* [Assignment]: In the entries that follow, find the line containing "中華傳統文化底蘊深厚，在結合時代創新之後，讓越"; from there, copy every line exactly through the line containing "Accompagnements légumes &".

* [Data excerpts]:
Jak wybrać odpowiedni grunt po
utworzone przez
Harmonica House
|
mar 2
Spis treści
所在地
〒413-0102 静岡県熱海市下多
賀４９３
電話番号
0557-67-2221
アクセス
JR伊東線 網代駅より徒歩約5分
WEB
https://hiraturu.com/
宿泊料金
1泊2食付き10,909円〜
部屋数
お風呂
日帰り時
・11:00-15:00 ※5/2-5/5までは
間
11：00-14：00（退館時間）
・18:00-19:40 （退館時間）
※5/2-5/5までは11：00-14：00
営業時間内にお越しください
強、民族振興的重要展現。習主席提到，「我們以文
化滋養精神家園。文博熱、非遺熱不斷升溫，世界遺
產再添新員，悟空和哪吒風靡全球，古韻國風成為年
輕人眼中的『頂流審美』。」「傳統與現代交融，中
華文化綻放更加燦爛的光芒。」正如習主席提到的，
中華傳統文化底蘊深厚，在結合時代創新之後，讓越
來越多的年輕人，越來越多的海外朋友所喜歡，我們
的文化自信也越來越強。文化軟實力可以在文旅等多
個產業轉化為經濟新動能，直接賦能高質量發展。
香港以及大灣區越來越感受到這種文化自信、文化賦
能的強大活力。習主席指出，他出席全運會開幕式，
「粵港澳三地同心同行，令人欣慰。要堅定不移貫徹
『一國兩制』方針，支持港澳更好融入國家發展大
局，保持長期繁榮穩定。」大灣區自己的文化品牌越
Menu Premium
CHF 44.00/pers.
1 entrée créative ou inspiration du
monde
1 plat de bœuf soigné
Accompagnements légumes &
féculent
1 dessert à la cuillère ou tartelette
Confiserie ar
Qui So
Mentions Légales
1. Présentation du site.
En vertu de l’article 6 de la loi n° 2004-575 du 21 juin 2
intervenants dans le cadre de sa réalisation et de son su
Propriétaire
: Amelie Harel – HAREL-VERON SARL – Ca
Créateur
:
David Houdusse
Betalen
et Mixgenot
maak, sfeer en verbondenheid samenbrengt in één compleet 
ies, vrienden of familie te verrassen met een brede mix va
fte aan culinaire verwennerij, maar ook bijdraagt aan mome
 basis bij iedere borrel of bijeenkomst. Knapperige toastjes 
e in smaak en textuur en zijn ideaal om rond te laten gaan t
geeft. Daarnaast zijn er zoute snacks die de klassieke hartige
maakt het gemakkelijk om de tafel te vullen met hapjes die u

* [Answer to this exercise]:
中華傳統文化底蘊深厚，在結合時代創新之後，讓越
來越多的年輕人，越來越多的海外朋友所喜歡，我們
的文化自信也越來越強。文化軟實力可以在文旅等多
個產業轉化為經濟新動能，直接賦能高質量發展。
香港以及大灣區越來越感受到這種文化自信、文化賦
能的強大活力。習主席指出，他出席全運會開幕式，
「粵港澳三地同心同行，令人欣慰。要堅定不移貫徹
『一國兩制』方針，支持港澳更好融入國家發展大
局，保持長期繁榮穩定。」大灣區自己的文化品牌越
Menu Premium
CHF 44.00/pers.
1 entrée créative ou inspiration du
monde
1 plat de bœuf soigné
Accompagnements légumes &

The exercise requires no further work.